Schools brace for budget cuts

California’s projected $28 billion budget shortfall over the next 20 months — combined with reduced school enrollment and increased costs — could mean a loss of $4.4 million to Ramona Unified School District, Assistant Superintendent David Ostermann told school trustees.

“I wanted you to show you how devastating just the governor’s proposal would be to education and to Ramona,” Ostermann said during the district board meeting last Thursday. “And, again, these are just proposals. ... We don’t know how they’re going to be enacted, but something’s going to probably have to happen.”

State legislators were scheduled to meet in special sessions this week to address the crisis. Gov. Arnold Schwarzenegger has proposed a sales tax increase and budget cuts to meet the projected shortfall.

“It sounds like an achievement gap problem — on the Legislature’s part,” said RUSD Trustee Rodger Dohm.

“The budget crisis is unprecedented,” said Trustee Luan Rivera. “... It strikes a lot of fear in my heart to think that we might be solving the budget crisis in the state by destroying opportunities for the future workforce of this state.”

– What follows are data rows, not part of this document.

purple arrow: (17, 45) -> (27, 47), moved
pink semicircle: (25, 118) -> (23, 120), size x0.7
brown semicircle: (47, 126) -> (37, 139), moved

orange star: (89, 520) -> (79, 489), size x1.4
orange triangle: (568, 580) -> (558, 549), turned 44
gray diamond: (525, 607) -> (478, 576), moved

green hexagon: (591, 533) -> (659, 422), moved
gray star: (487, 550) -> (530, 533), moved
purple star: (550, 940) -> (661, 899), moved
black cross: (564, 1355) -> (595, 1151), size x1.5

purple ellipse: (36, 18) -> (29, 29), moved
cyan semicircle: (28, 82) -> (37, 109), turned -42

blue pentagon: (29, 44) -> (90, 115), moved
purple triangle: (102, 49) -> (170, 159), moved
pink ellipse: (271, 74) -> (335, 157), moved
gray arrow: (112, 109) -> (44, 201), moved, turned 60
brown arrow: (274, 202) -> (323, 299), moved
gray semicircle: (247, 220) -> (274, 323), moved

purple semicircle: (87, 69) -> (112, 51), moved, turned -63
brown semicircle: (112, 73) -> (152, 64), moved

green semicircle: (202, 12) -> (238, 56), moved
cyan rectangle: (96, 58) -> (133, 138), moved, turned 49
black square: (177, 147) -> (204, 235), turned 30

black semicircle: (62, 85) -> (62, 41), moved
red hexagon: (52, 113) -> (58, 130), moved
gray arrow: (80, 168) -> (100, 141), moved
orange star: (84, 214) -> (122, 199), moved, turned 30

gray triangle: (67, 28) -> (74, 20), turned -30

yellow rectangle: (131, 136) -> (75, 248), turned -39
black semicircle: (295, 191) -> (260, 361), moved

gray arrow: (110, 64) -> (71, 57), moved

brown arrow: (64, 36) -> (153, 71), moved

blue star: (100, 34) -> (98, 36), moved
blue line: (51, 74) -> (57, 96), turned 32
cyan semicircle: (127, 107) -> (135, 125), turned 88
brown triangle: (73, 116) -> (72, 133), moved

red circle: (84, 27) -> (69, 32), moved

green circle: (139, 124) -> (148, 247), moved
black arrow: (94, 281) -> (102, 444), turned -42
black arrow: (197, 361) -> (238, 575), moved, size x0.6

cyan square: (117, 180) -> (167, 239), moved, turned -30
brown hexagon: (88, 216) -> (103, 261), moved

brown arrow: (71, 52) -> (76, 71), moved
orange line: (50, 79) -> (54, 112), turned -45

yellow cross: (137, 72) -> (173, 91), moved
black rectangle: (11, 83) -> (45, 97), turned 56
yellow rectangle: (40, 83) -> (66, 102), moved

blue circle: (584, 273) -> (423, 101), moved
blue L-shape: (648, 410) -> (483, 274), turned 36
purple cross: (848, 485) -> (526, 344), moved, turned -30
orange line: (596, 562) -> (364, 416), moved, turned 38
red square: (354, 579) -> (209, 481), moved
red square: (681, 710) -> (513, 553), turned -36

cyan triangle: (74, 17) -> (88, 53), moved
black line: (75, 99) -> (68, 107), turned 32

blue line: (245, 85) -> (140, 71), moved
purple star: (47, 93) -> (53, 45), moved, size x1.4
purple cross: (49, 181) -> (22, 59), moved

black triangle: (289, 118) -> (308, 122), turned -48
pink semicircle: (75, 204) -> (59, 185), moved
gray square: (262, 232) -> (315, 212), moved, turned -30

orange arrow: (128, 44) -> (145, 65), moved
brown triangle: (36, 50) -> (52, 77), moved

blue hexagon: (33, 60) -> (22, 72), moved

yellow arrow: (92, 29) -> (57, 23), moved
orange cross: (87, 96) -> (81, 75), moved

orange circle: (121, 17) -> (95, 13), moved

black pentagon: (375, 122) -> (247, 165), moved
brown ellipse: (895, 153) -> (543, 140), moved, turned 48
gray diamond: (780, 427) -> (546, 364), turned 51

Rivera said she hopes for some wisdom in Sacramento and some real solutions, “because we all know that (the) last years of smoke and mirrors have helped get us to this place.”

According to a summary of the state’s 2008-09 $144 billion budget,  it resolved the $24.3 billion deficit identified in May and provided a reserve of $1.7 billion. “While this budget does not resolve the state’s persistent structural budget deficit, it includes a historic budget reform measure that puts California on the path to fiscal stability and avoids borrowing from local governments or transportation funds,” the summary stated.

Reviewing how the state budget may affect the Ramona district’s  $53 million budget, Ostermann said:

• The governor’s plan to take away the .68 percent Cost of Living Adjustment increase for this year would mean roughly $300,000 to RUSD;

• Unrestricted funding cuts of 4-1/2 to 5 percent could mean $2.2 million in mid-year cuts;

• Enrollment this year of 6,609 students is down about 170 students, meaning about $1 million less money for the district next year; and

• Costs, specifically health benefits and employee raises for years with the district and-or additional education, are increasing and could be about $1 million.

“So it could be $4.4 million, less dollars, than we have right now over the next 20 months,” Ostermann said.

The governor has proposed flexibility with money targeted for specific programs and services, “but those details are awfully sketchy as well,” said Ostermann.

“So we have very little concrete details to go on,” he continued. “It’s all speculations right now, except the one thing everybody’s saying that there’s a 28 billion — plus or minus a few billion — dollar problem at the state level.”